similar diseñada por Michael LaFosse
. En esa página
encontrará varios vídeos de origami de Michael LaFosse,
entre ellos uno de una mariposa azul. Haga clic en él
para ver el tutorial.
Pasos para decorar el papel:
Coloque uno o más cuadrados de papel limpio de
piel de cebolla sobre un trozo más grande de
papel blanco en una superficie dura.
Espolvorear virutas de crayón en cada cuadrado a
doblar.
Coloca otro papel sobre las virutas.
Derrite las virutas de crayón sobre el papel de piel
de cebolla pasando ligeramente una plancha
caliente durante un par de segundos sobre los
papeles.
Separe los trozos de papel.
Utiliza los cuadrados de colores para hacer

▶ Problem description: Check each line of the data above for the string "sobre", and copy the ones that have it.

▶ Solution for this problem:
piel de cebolla sobre un trozo más grande de
Coloca otro papel sobre las virutas.
Derrite las virutas de crayón sobre el papel de piel
caliente durante un par de segundos sobre los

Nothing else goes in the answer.